I need to hit the ground running for Lent. I know that sounds like the opposite of Lent. Lent is not to be run through but walked through slowly as if we are on retreat the whole time, in our jobs, homes and families ... with friends at dinner. But I need to start on Lent before it gets here - to already be reminding myself of Holy Presence in all things, to be getting up a bit earlier, to know what I want to read during this time ... to be prepared. Otherwise, the opportunity of Lent gets reduced to getting myself to church more often. Thankfully, this year, I felt the need to prepare - to make myself available to our journey with Christ.
And I am feeling ready - or as ready as I can be. Through the links of another Key Voice blogger, Kimberly Knight, I learned about the book Claiming the Beatitudes by Anne Sutherland Howard - a book about "transformational wisdom for church". So I have my reading ready to go.
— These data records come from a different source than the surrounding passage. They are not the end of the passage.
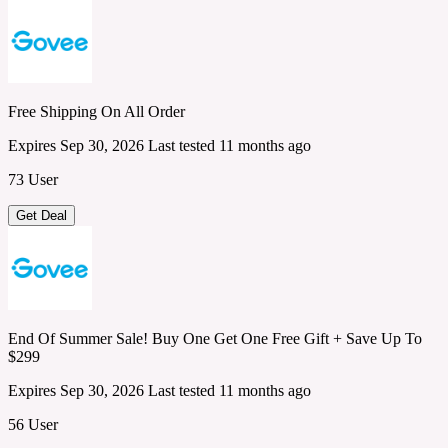
Free Shipping On All Order
Expires Sep 30, 2026
Last tested 11 months ago
73 User
Get Deal
End Of Summer Sale! Buy One Get One Free Gift + Save Up To
$299
Expires Sep 30, 2026
Last tested 11 months ago
56 User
And I hate to say it but I have come up with a theme. And, to make it worse (because it is all over the place right now), my theme is Eat, Pray, Love. Not the book itself... the book is not my theme but that trinity of eating, praying, loving. So here are my intentions for Lent - which I have already started so I have some practice.
It is my intention to eat with awareness of what I am eating and why. It is my hope that this awareness will help me be more in sync with the real needs of my body. I don't want to do this in order to emerge from Lent with chip on my shoulder about my willpower. Rather I want to be aware of how many people struggle to be deeply feed and use food as a substitute (company included). I want to remain aware and respond each week to the needs of people without food, in Haiti, in the Congo, in my town of Brooklyn. I want to both feed and be fed.
And, it is my intention to bring my prayer more deeply into my heart, to be more vulnerable with our living Host. As Gerald May says when describing prayer, "It involves a gentle, steady and wakeful willingness to let ourselves be just who we are before God and to let God be just how God will be within us." For me, this does require more discipline so that my time In prayer is not 2 minutes in the morning but that I allow for 15, 20, 30 minutes of quiet time with God each day.
And, as we know from St Paul, none of these good ideas matter without love. Big love - the kind that allows me to give up being annoyed, to give up proving that I do a good job, and to give my attention, skill, resources, and time as needed in the moment, to be present and available.
I know that I will fail often (daily I am sure) at these intentions. And don't get me wrong, that is disappointing! Part of me would love to come out of Lent: thin, well read, well liked, and loved by God. But what I am promised -- we are promised -- and what a deeper part of me hopes for with a passion unmatched, is that I will learn again, and more deeply, that being loved by God is the ground which we stand on and the hope we move out from. This is my intention for Lent - to participate in the Kingdom of God as mindfully as I can while eating, praying and loving. May your Lent be blessed and a source of grounding and giving for you.